Collection entries

***

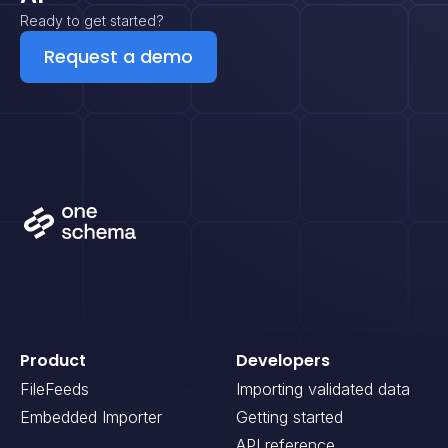
Ready to get started?
Request a demo
Product
Developers
FileFeeds
Importing validated data
Embedded Importer
Getting started
API reference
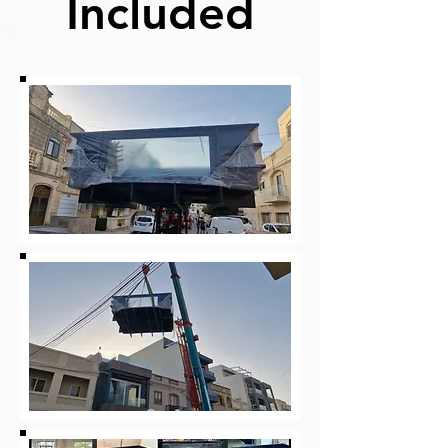
Included
Price
€2,900.00
View Details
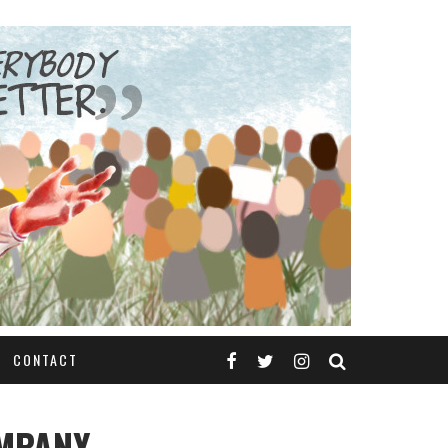
CONTACT
OMPANY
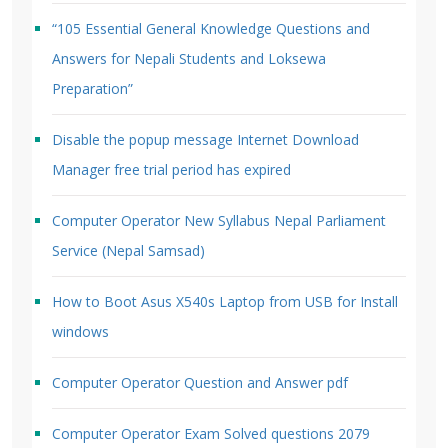
“105 Essential General Knowledge Questions and
Answers for Nepali Students and Loksewa
Preparation”
Disable the popup message Internet Download
Manager free trial period has expired
Computer Operator New Syllabus Nepal Parliament
Service (Nepal Samsad)
How to Boot Asus X540s Laptop from USB for Install
windows
Computer Operator Question and Answer pdf
Computer Operator Exam Solved questions 2079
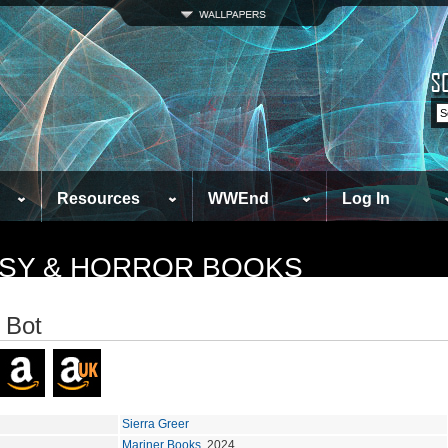
Resources
WWEnd
Log In
TASY & HORROR BOOKS
 Bot
Sierra Greer
Mariner Books
, 2024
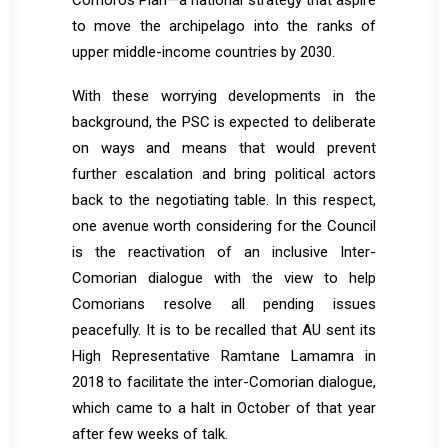
Comoros Plan—a national strategy that aspire
to move the archipelago into the ranks of
upper middle-income countries by 2030.
With these worrying developments in the
background, the PSC is expected to deliberate
on ways and means that would prevent
further escalation and bring political actors
back to the negotiating table. In this respect,
one avenue worth considering for the Council
is the reactivation of an inclusive Inter-
Comorian dialogue with the view to help
Comorians resolve all pending issues
peacefully. It is to be recalled that AU sent its
High Representative Ramtane Lamamra in
2018 to facilitate the inter-Comorian dialogue,
which came to a halt in October of that year
after few weeks of talk.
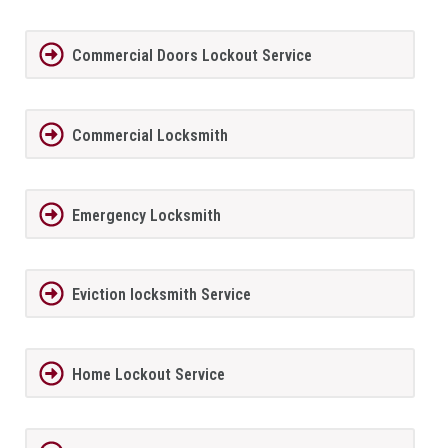
Commercial Doors Lockout Service
Commercial Locksmith
Emergency Locksmith
Eviction locksmith Service
Home Lockout Service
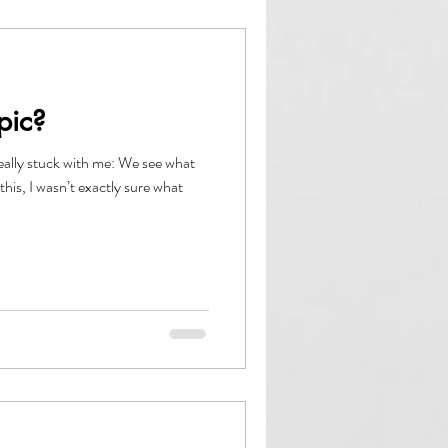
pic?
eally stuck with me: We see what
this, I wasn’t exactly sure what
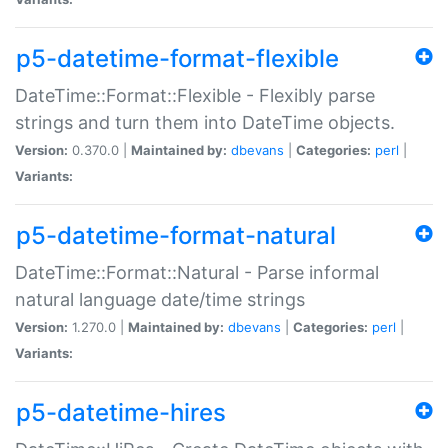
p5-datetime-format-flexible
DateTime::Format::Flexible - Flexibly parse
strings and turn them into DateTime objects.
Version:
0.370.0 |
Maintained by:
dbevans
|
Categories:
perl
|
Variants:
p5-datetime-format-natural
DateTime::Format::Natural - Parse informal
natural language date/time strings
Version:
1.270.0 |
Maintained by:
dbevans
|
Categories:
perl
|
Variants:
p5-datetime-hires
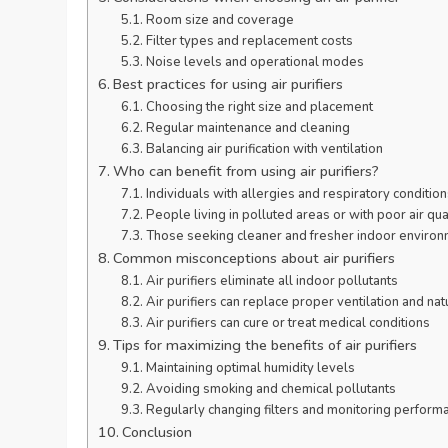
Room size and coverage
Filter types and replacement costs
Noise levels and operational modes
Best practices for using air purifiers
Choosing the right size and placement
Regular maintenance and cleaning
Balancing air purification with ventilation
Who can benefit from using air purifiers?
Individuals with allergies and respiratory condition
People living in polluted areas or with poor air qua
Those seeking cleaner and fresher indoor enviro
Common misconceptions about air purifiers
Air purifiers eliminate all indoor pollutants
Air purifiers can replace proper ventilation and nat
Air purifiers can cure or treat medical conditions
Tips for maximizing the benefits of air purifiers
Maintaining optimal humidity levels
Avoiding smoking and chemical pollutants
Regularly changing filters and monitoring perform
Conclusion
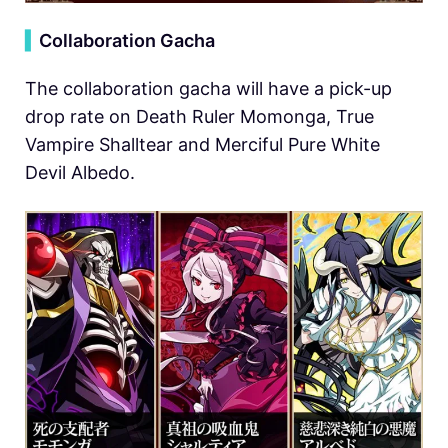
▍
Collaboration Gacha
The collaboration gacha will have a pick-up
drop rate on Death Ruler Momonga, True
Vampire Shalltear and Merciful Pure White
Devil Albedo.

***

▸ Work required: Find each line in the records above that contains "started", and copy it.

▸ Task response:
Ready to get started?
Getting started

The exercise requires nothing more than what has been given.